KRITIK:... und mit der ist nicht zu spaßen: Gleich zu Beginn erteilen ihm die Cops, ein geradezu grotesk fauler, kindischer und inkompetenter Haufen, eine Lektion in Sachen professioneller Polizeiarbeit: Um der freundlich vorgetragenen Bitte, verdammt nochmal endlich zu gestehen, etwas Nachdruck zu verleihen, wird der Mordverdächtige erst mal durchs Kommissariat gestiefelt, dass kaum ein Knochen heil bliebt.
Doch unser (Anti-)Held zeigt sich wenig kooperativ - und empfiehlt den Cops, sich ins Knie zu f**ken.
Diese Aufforderung wird jedoch nicht beherzigt - wohl auch, weil der Chefbulle Mr. Lee (gespielt von Danny Lee aus John Woos The Killer) jeden Tag in Begleitung einer anderen Prostituierten aufs Revier kommt. Wir merken schon, dieser Mann weiß um die Wichtigkeit eines angenehmen Betriebsklimas!
Alles andere als angenehm sind jedoch die Haftbedingungen im Gefängnis, in das der "Restaurantmörder" überstellt wird - praktischerweise in die selbe Zelle, in der ein Verwandter der ermordeten Familie einsitzt.
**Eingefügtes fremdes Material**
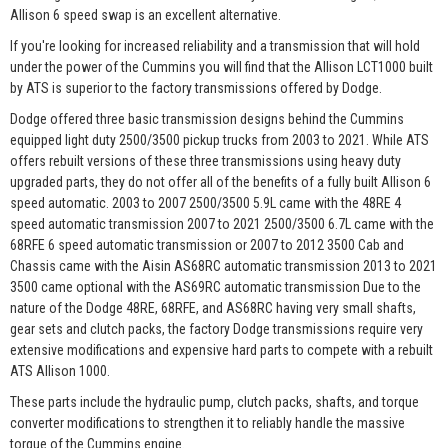
Allison 6 speed swap is an excellent alternative.
If you're looking for increased reliability and a transmission that will hold
under the power of the Cummins you will find that the Allison LCT1000 built
by ATS is superior to the factory transmissions offered by Dodge.
Dodge offered three basic transmission designs behind the Cummins
equipped light duty 2500/3500 pickup trucks from 2003 to 2021. While ATS
offers rebuilt versions of these three transmissions using heavy duty
upgraded parts, they do not offer all of the benefits of a fully built Allison 6
speed automatic. 2003 to 2007 2500/3500 5.9L came with the 48RE 4
speed automatic transmission 2007 to 2021 2500/3500 6.7L came with the
68RFE 6 speed automatic transmission or 2007 to 2012 3500 Cab and
Chassis came with the Aisin AS68RC automatic transmission 2013 to 2021
3500 came optional with the AS69RC automatic transmission Due to the
nature of the Dodge 48RE, 68RFE, and AS68RC having very small shafts,
gear sets and clutch packs, the factory Dodge transmissions require very
extensive modifications and expensive hard parts to compete with a rebuilt
ATS Allison 1000.
These parts include the hydraulic pump, clutch packs, shafts, and torque
converter modifications to strengthen it to reliably handle the massive
torque of the Cummins engine.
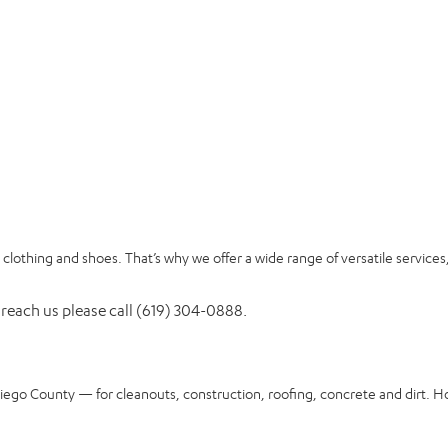
clothing and shoes. That’s why we offer a wide range of versatile services
 reach us please call (619) 304-0888.
Diego County — for cleanouts, construction, roofing, concrete and dirt. H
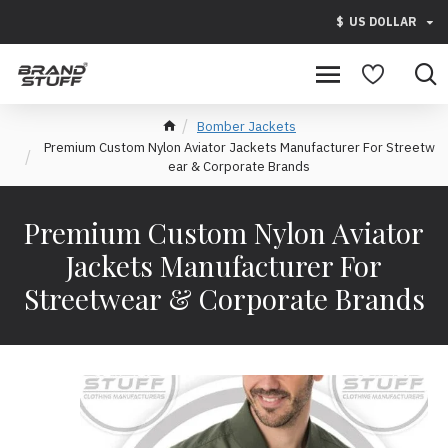
$
US DOLLAR
Bomber Jackets
Premium Custom Nylon Aviator Jackets Manufacturer For Streetw
ear & Corporate Brands
Premium Custom Nylon Aviator
Jackets Manufacturer For
Streetwear & Corporate Brands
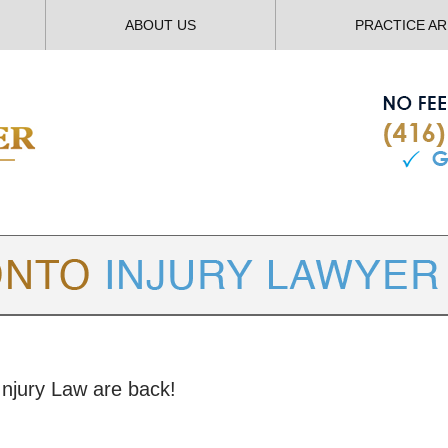
ABOUT US
PRACTICE A
TORONTO
INJURY LAWYER BLOG
Injury Law are back!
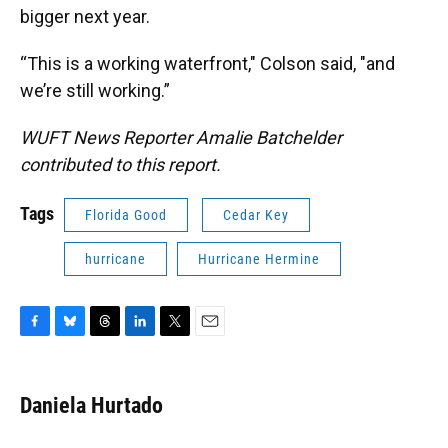
bigger next year.
“This is a working waterfront," Colson said, "and
we’re still working.”
WUFT News Reporter Amalie Batchelder
contributed to this report.
Tags
Florida Good
Cedar Key
hurricane
Hurricane Hermine
F
B
T
L
T
E
a
l
h
i
w
m
c
u
r
n
i
a
e
e
e
k
t
i
Daniela Hurtado
b
s
a
e
t
l
o
k
d
d
e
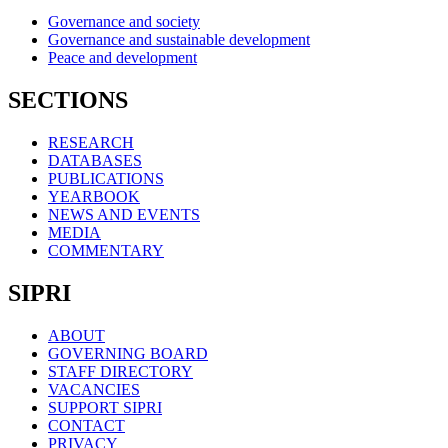
Governance and society
Governance and sustainable development
Peace and development
SECTIONS
RESEARCH
DATABASES
PUBLICATIONS
YEARBOOK
NEWS AND EVENTS
MEDIA
COMMENTARY
SIPRI
ABOUT
GOVERNING BOARD
STAFF DIRECTORY
VACANCIES
SUPPORT SIPRI
CONTACT
PRIVACY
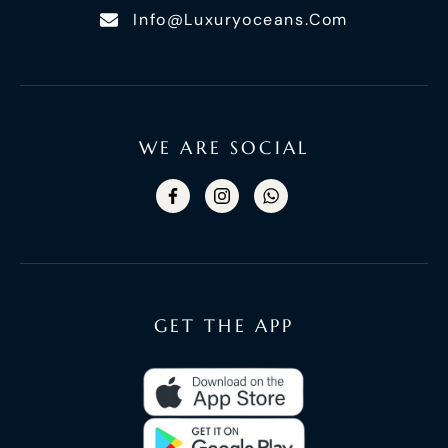
Info@luxuryoceans.com
WE ARE SOCIAL
GET THE APP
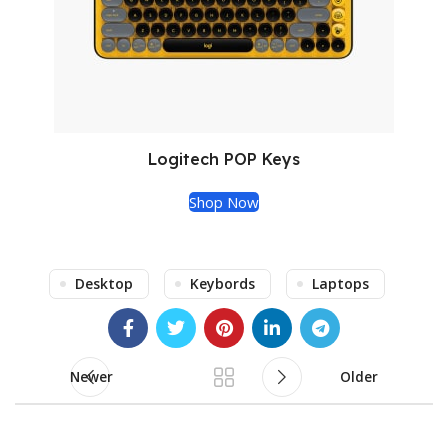
Logitech POP Keys
Shop Now
Desktop
Keybords
Laptops
Newer
Older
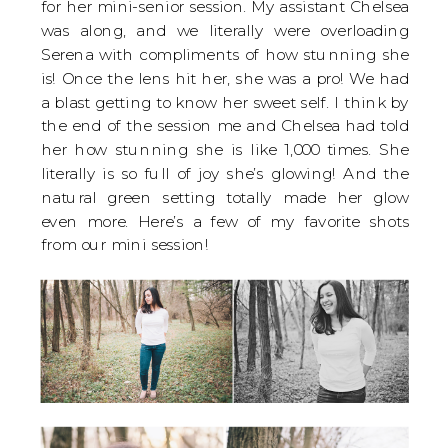
for her mini-senior session. My assistant Chelsea
was along, and we literally were overloading
Serena with compliments of how stunning she
is! Once the lens hit her, she was a pro! We had
a blast getting to know her sweet self. I think by
the end of the session me and Chelsea had told
her how stunning she is like 1,000 times. She
literally is so full of joy she’s glowing! And the
natural green setting totally made her glow
even more. Here’s a few of my favorite shots
from our mini session!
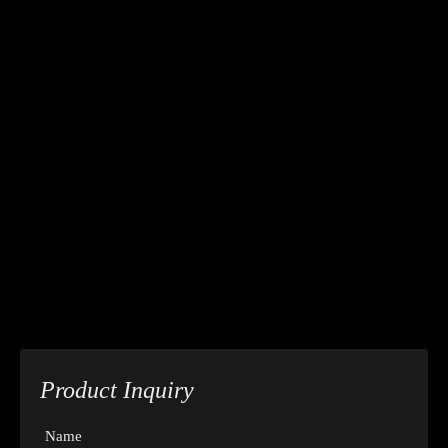
Product Inquiry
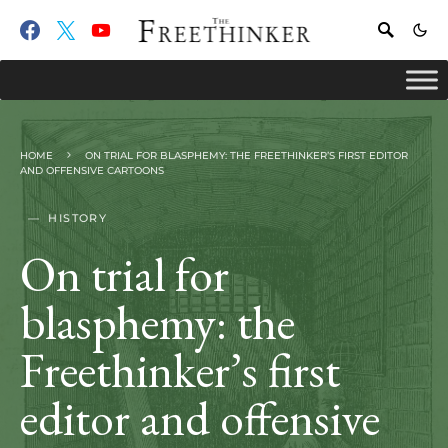
HOME
ON TRIAL FOR BLASPHEMY: THE FREETHINKER’S FIRST EDITOR
AND OFFENSIVE CARTOONS
HISTORY
On trial for
blasphemy: the
Freethinker’s first
editor and offensive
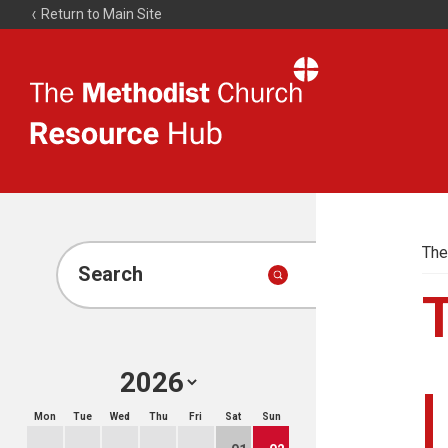
Return to Main Site
The
Resource
Hub
The
Search
Mon
Tue
Wed
Thu
Fri
Sat
Sun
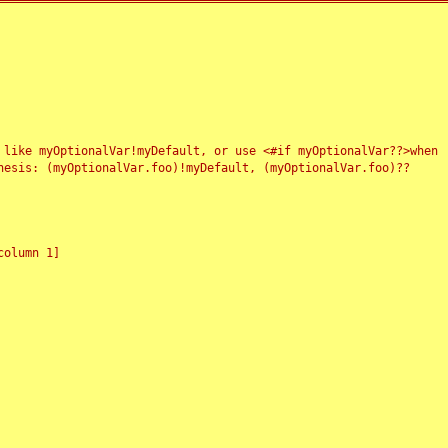
 like myOptionalVar!myDefault, or use <#if myOptionalVar??>when
esis: (myOptionalVar.foo)!myDefault, (myOptionalVar.foo)??
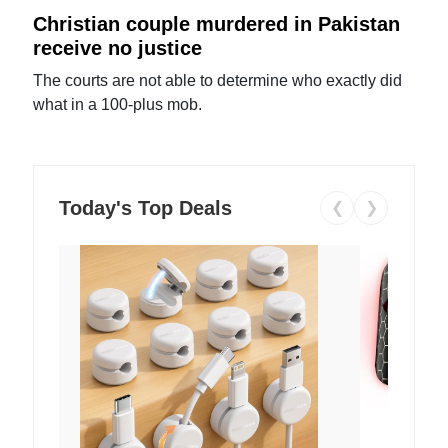
Christian couple murdered in Pakistan
receive no justice
The courts are not able to determine who exactly did
what in a 100-plus mob.
Today's Top Deals
❮
❯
Was dann folgt, könnte man schmerzhafte Kartharsis nennen. Der Killerkoch wird vor den Augen der grinsenden Wärter halb tot geprügelt.
Doch so schnell gibt ein Killer-Koch nicht auf: Unser Held hält einem Mithäftling einen Kaffeebecher hin, mit der Aufforderung: "Piss da rein!" Der sichtlich verdutze Knacki-Kollege tut wie ihm geheißen - und traut seine Augen kaum, als der schwerverletzte Killer den Becher an den Mund führt und zu trinken beginnt.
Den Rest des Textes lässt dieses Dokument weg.